Extracted page text data:
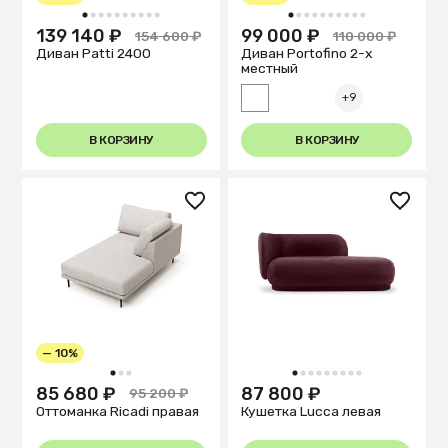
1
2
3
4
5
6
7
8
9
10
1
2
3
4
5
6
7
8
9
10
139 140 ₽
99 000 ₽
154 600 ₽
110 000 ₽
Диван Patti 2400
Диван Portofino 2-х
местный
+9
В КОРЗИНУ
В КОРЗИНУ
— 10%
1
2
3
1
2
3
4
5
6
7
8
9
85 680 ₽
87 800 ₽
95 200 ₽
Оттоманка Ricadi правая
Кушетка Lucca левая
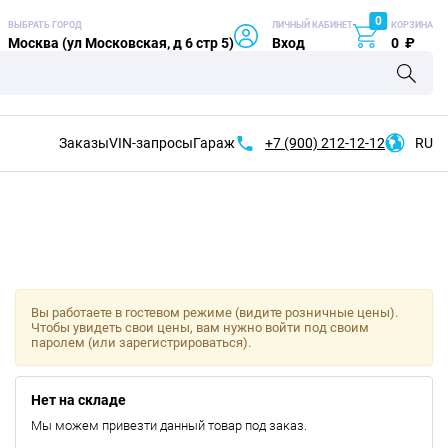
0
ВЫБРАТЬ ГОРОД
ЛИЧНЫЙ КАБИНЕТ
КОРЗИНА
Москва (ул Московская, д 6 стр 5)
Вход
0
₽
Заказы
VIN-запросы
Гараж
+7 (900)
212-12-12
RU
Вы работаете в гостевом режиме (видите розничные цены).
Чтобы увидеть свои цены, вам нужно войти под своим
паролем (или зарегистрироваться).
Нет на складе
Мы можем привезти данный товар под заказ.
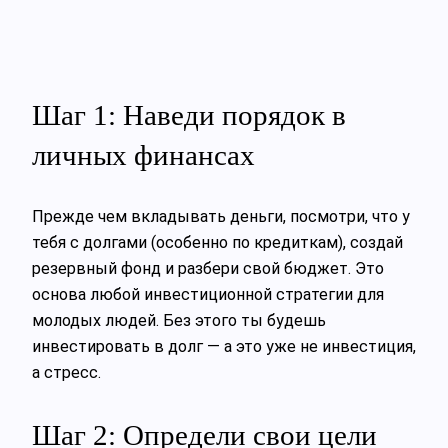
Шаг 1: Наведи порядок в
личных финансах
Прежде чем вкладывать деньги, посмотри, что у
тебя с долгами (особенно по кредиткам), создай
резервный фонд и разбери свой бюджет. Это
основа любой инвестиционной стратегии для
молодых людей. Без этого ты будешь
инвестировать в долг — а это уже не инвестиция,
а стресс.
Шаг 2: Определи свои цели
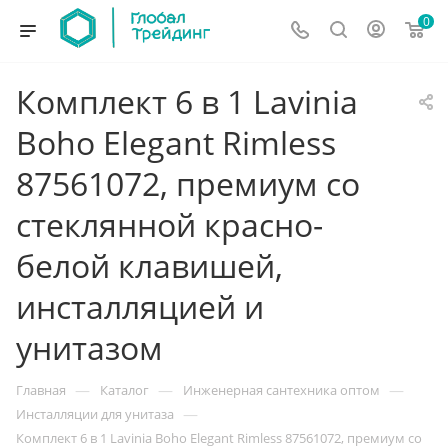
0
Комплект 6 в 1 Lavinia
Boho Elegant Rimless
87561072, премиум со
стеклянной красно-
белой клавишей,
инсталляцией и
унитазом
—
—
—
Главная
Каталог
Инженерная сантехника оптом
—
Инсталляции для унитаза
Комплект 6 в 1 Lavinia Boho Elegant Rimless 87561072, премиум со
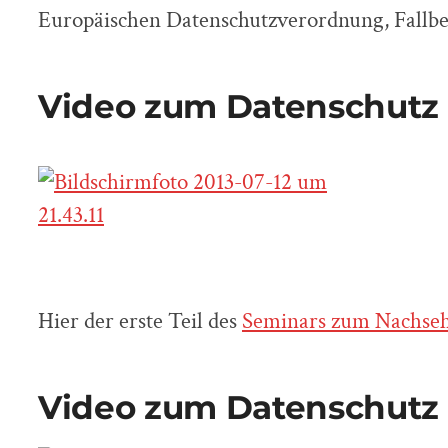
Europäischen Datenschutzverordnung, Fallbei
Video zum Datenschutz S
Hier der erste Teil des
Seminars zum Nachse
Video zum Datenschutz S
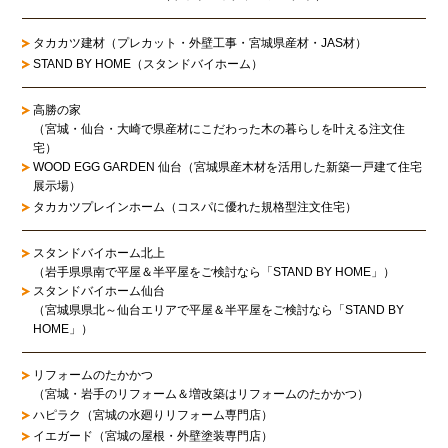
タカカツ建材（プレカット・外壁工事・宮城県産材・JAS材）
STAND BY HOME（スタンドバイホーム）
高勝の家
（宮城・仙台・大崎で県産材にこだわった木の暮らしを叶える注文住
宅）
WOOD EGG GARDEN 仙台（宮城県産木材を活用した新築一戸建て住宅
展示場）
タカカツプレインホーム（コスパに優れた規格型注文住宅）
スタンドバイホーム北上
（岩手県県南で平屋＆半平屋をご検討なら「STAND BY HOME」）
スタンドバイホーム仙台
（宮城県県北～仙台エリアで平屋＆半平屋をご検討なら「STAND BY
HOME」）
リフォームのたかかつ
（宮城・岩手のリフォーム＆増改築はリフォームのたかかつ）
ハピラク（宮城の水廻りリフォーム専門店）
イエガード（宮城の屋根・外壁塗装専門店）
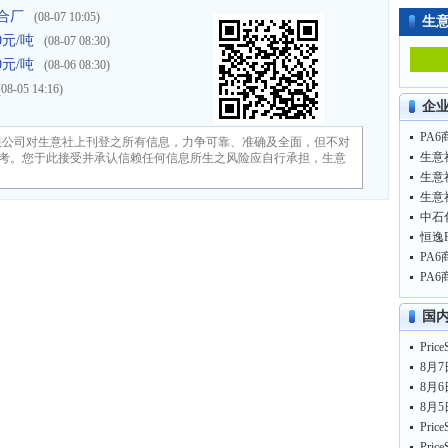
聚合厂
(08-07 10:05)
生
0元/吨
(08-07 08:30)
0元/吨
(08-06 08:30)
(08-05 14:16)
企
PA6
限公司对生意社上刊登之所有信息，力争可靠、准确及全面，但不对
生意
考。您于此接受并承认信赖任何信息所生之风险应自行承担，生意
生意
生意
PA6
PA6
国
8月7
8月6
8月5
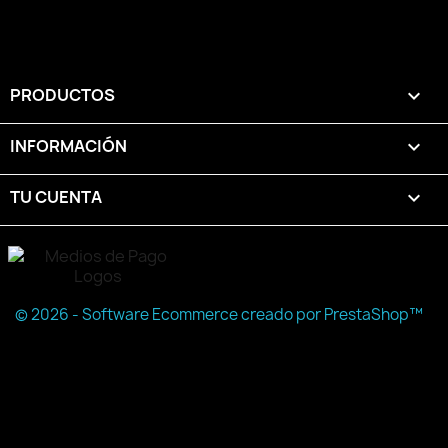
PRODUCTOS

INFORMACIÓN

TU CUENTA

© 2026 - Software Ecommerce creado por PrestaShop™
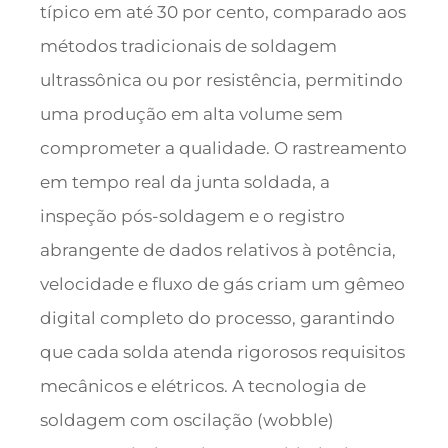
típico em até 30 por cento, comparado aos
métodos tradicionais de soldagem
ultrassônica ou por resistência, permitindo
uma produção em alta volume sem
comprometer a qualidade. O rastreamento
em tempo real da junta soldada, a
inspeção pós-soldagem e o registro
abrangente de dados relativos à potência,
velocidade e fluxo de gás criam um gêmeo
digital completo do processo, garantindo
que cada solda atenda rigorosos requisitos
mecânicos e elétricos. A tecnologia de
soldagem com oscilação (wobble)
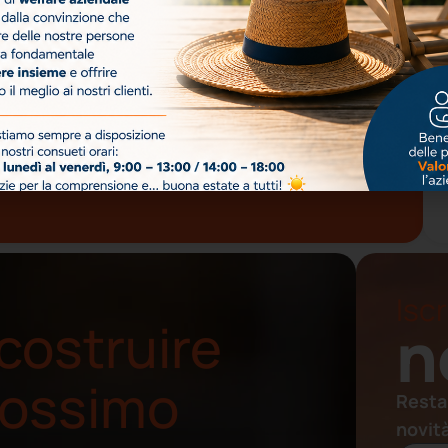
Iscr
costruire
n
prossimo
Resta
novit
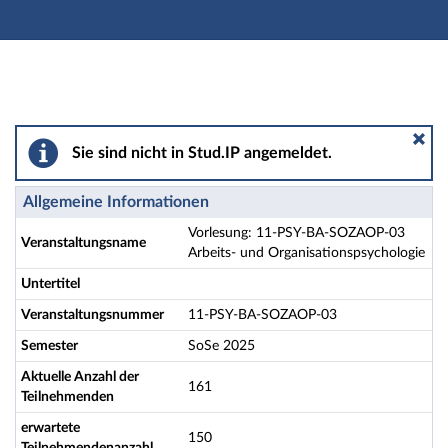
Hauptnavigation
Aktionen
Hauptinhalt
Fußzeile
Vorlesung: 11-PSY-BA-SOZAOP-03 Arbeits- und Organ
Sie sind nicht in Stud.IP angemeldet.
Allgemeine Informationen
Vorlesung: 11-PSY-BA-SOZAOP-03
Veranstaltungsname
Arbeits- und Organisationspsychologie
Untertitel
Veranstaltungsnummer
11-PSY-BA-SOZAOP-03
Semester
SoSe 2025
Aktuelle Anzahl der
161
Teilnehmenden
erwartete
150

**The problem:**
Word for word, restate all of the records. Exclude the pictures.

**Answer for the task:**
1
2
3
4
5
6
7
8
9
10
1
2
3
4
5
6
7
8
9
10
139 140 ₽
99 000 ₽
154 600 ₽
110 000 ₽
Диван Patti 2400
Диван Portofino 2-х
местный
+9
В КОРЗИНУ
В КОРЗИНУ
— 10%
1
2
3
1
2
3
4
5
6
7
8
9
85 680 ₽
87 800 ₽
95 200 ₽
Оттоманка Ricadi правая
Кушетка Lucca левая
0
ВЫБРАТЬ ГОРОД
ЛИЧНЫЙ КАБИНЕТ
КОРЗИНА
Москва (ул Московская, д 6 стр 5)
Вход
0
₽
Заказы
VIN-запросы
Гараж
+7 (900)
212-12-12
RU
Вы работаете в гостевом режиме (видите розничные цены).
Чтобы увидеть свои цены, вам нужно войти под своим
паролем (или зарегистрироваться).
Нет на складе
Мы можем привезти данный товар под заказ.
Шаг 1: Наведи порядок в
личных финансах
Прежде чем вкладывать деньги, посмотри, что у
тебя с долгами (особенно по кредиткам), создай
резервный фонд и разбери свой бюджет. Это
основа любой инвестиционной стратегии для
молодых людей. Без этого ты будешь
инвестировать в долг — а это уже не инвестиция,
а стресс.
Шаг 2: Определи свои цели
0
Комплект 6 в 1 Lavinia
Boho Elegant Rimless
87561072, премиум со
стеклянной красно-
белой клавишей,
инсталляцией и
унитазом
—
—
—
Главная
Каталог
Инженерная сантехника оптом
—
Инсталляции для унитаза
Комплект 6 в 1 Lavinia Boho Elegant Rimless 87561072, премиум со
Europäischen Datenschutzverordnung, Fallbei
Video zum Datenschutz S
Hier der erste Teil des
Seminars zum Nachse
Video zum Datenschutz S
タカカツ建材（プレカット・外壁工事・宮城県産材・JAS材）
STAND BY HOME（スタンドバイホーム）
高勝の家
（宮城・仙台・大崎で県産材にこだわった木の暮らしを叶える注文住
宅）
WOOD EGG GARDEN 仙台（宮城県産木材を活用した新築一戸建て住宅
展示場）
タカカツプレインホーム（コスパに優れた規格型注文住宅）
スタンドバイホーム北上
（岩手県県南で平屋＆半平屋をご検討なら「STAND BY HOME」）
スタンドバイホーム仙台
（宮城県県北～仙台エリアで平屋＆半平屋をご検討なら「STAND BY
HOME」）
リフォームのたかかつ
（宮城・岩手のリフォーム＆増改築はリフォームのたかかつ）
ハピラク（宮城の水廻りリフォーム専門店）
イエガード（宮城の屋根・外壁塗装専門店）
聚合厂
(08-07 10:05)
生
0元/吨
(08-07 08:30)
0元/吨
(08-06 08:30)
(08-05 14:16)
企
PA6
限公司对生意社上刊登之所有信息，力争可靠、准确及全面，但不对
生意
考。您于此接受并承认信赖任何信息所生之风险应自行承担，生意
生意
生意
PA6
PA6
国
8月7
8月6
8月5
PRODUCTOS

INFORMACIÓN

TU CUENTA

© 2026 - Software Ecommerce creado por PrestaShop™
típico em até 30 por cento, comparado aos
métodos tradicionais de soldagem
ultrassônica ou por resistência, permitindo
uma produção em alta volume sem
comprometer a qualidade. O rastreamento
em tempo real da junta soldada, a
inspeção pós-soldagem e o registro
abrangente de dados relativos à potência,
velocidade e fluxo de gás criam um gêmeo
digital completo do processo, garantindo
que cada solda atenda rigorosos requisitos
mecânicos e elétricos. A tecnologia de
soldagem com oscilação (wobble)
Iscr
costruire
n
prossimo
Resta
novit
Hauptnavigation
Aktionen
Hauptinhalt
Fußzeile
Vorlesung: 11-PSY-BA-SOZAOP-03 Arbeits- und Organ
Sie sind nicht in Stud.IP angemeldet.
Allgemeine Informationen
Vorlesung: 11-PSY-BA-SOZAOP-03
Veranstaltungsname
Arbeits- und Organisationspsychologie
Untertitel
Veranstaltungsnummer
11-PSY-BA-SOZAOP-03
Semester
SoSe 2025
Aktuelle Anzahl der
161
Teilnehmenden
erwartete
150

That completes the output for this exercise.